Indeed, every version except 6111 contains the patch we're going to remove; Zander's patch is applied explicitly in 6629 ebuild and should be already included in Nvidia sources for subsequent releases. So we can indeed remove it from all nvidia-kernel ebuilds - note there are 2 copies of the patch, both can be removed:

$ ls /usr/portage/media-video/nvidia-kernel/files/1.0.*/*-disable-preempt-on-smp_processor_id.patch

/usr/portage/media-video/nvidia-kernel/files/1.0.6629/nv-disable-preempt-on-smp_processor_id.patch
/usr/portage/media-video/nvidia-kernel/files/1.0.7167/NVIDIA_kernel-1.0-7167-disable-preempt-on-smp_processor_id.patch

===

For Martin:
First, thanks for replying, even if I've maybe been a bit rude - now the bug can be solved easily.

I didn't want to throw all the blame onto you, I thought you were involved since I saw the entry in the ChangeLog (or whatever, I don't recall).

I'm very sorry if I've been a bit rude in describing the bug (and I must admit I've been).
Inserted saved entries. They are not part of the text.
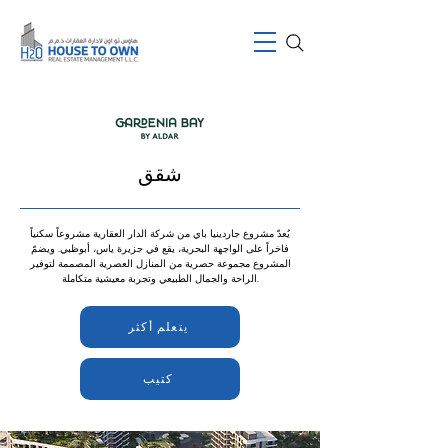
شقق
يُعدّ مشروع جاردينيا باي من شركة الدار العقارية مشروعاً سكنياً
فاخراً على الواجهة البحرية، يقع في جزيرة ياس، أبوظبي. ويضمّ
المشروع مجموعة حصرية من المنازل العصرية المصممة لتوفير
الراحة والجمال الطبيعي وتجربة معيشية متكاملة.
يتعلم أكثر
كتيب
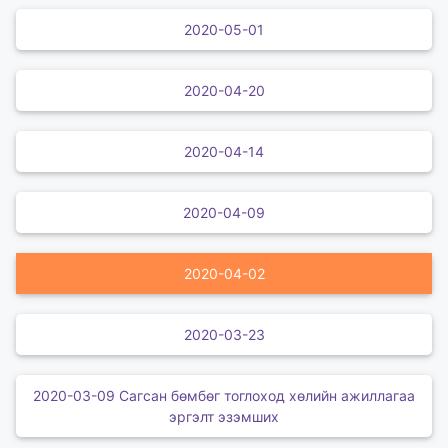
2020-05-01
2020-04-20
2020-04-14
2020-04-09
2020-04-02
2020-03-23
2020-03-09 Сагсан бөмбөг тоглоход хөлийн ажиллагаа
эргэлт эзэмших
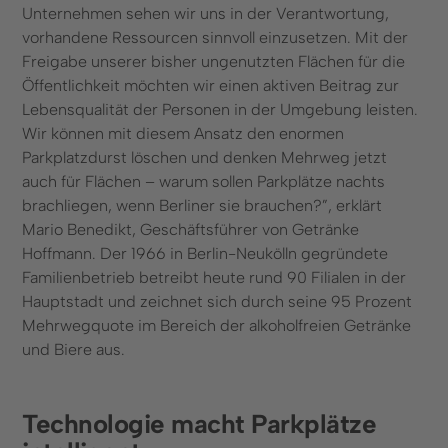
Unternehmen sehen wir uns in der Verantwortung,
vorhandene Ressourcen sinnvoll einzusetzen. Mit der
Freigabe unserer bisher ungenutzten Flächen für die
Öffentlichkeit möchten wir einen aktiven Beitrag zur
Lebensqualität der Personen in der Umgebung leisten.
Wir können mit diesem Ansatz den enormen
Parkplatzdurst löschen und denken Mehrweg jetzt
auch für Flächen – warum sollen Parkplätze nachts
brachliegen, wenn Berliner sie brauchen?”, erklärt
Mario Benedikt, Geschäftsführer von Getränke
Hoffmann. Der 1966 in Berlin-Neukölln gegründete
Familienbetrieb betreibt heute rund 90 Filialen in der
Hauptstadt und zeichnet sich durch seine 95 Prozent
Mehrwegquote im Bereich der alkoholfreien Getränke
und Biere aus.
Technologie macht Parkplätze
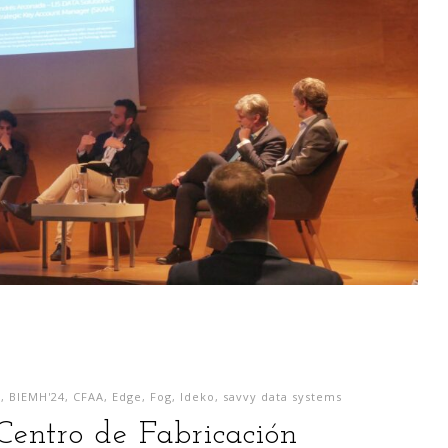
l
,
BIEMH'24
,
CFAA
,
Edge
,
Fog
,
Ideko
,
savvy data systems
Centro de Fabricación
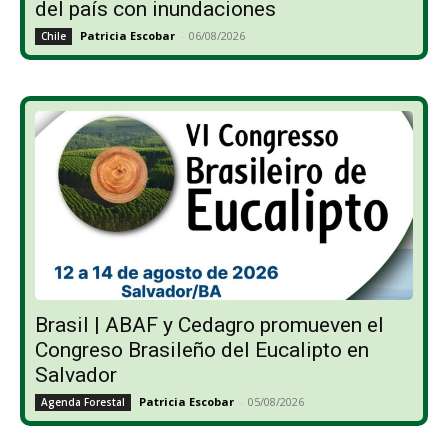
del país con inundaciones
Patricia Escobar
-
06/08/2026
Chile
Brasil | ABAF y Cedagro promueven el
Congreso Brasileño del Eucalipto en
Salvador
Patricia Escobar
-
05/08/2026
Agenda Forestal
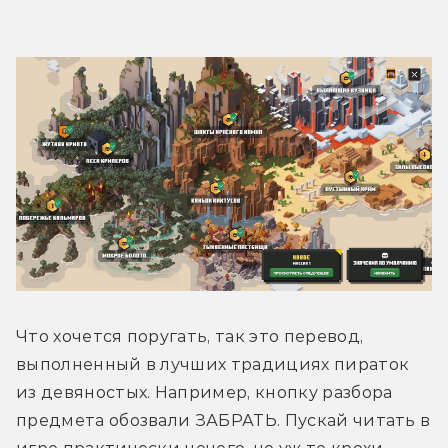
Что хочется поругать, так это перевод, 
выполненный в лучших традициях пираток 
из девяностых. Например, кнопку разбора 
предмета обозвали ЗАБРАТЬ. Пускай читать в 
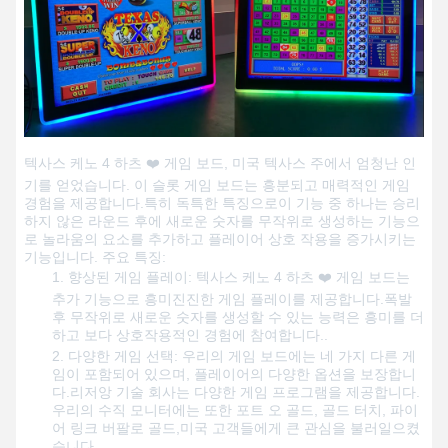
텍사스 케노 4 하츠 ❤️ 게임 보드, 미국 텍사스 주에서 엄청난 인
기를 얻었습니다. 이 슬롯 게임 보드는 흥분되고 매력적인 게임
경험을 제공합니다.특히 독특한 특징으로이 기능 중 하나는 승리
하지 않은 라운드 후에 새로운 숫자를 무작위로 생성하는 기능으
로 놀라움의 요소를 추가하고 플레이어 상호 작용을 증가시키는
기능입니다.
주요 특징:
향상된 게임 플레이: 텍사스 케노 4 하츠 ❤️ 게임 보드는
추가 기능으로 흥미진진한 게임 플레이를 제공합니다.폭발
후 무작위로 새로운 숫자를 생성할 수 있는 능력은 흥미를 더
하고 보다 상호작용적인 경험에 참여합니다..
다양한 게임 선택: 우리의 게임 보드에는 네 가지 다른 게
임이 포함되어 있으며, 플레이어의 다양한 옵션을 보장합니
다.리저앙 기술 회사는 다양한 게임 프로그램을 제공합니다.
우리의 수직 모니터에는 또한 포트 오 골드, 골드 터치, 파이
어 링크 버팔로 골드,미국 고객들에게 큰 관심을 불러일으켰
습니다.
I didn't want to fully track it down, I've just reported a bug; yes I could, but since I wanted mainly to discuss the merit of the code and not to judge anybody, I didn't.
Comment 8 Martin Schlemmer (RETIRED) gentoo-dev 2006-05-02 06:25:08 UTC
(In reply to comment #6)
> Should I just remove the patch then and all will be corrected?
> 

Yup
Comment 9 Kris Kersey (RETIRED) gentoo-dev 2006-05-02 07:16:51 UTC
Sorry for the delay.  I have committed the suggested change to all ebuilds.  I didn't bump any versions because I didn't think it would be necessary for everyone to rebuild.
Comment 10 BlaisorBlade 2006-05-03 02:52:16 UTC
If the bug triggers we get a potential instability (I think you need to be an SMP box at least to experience it); so I'm not sure that not rebuilding is a good idea. However I'm not sure either,so feel free to decide.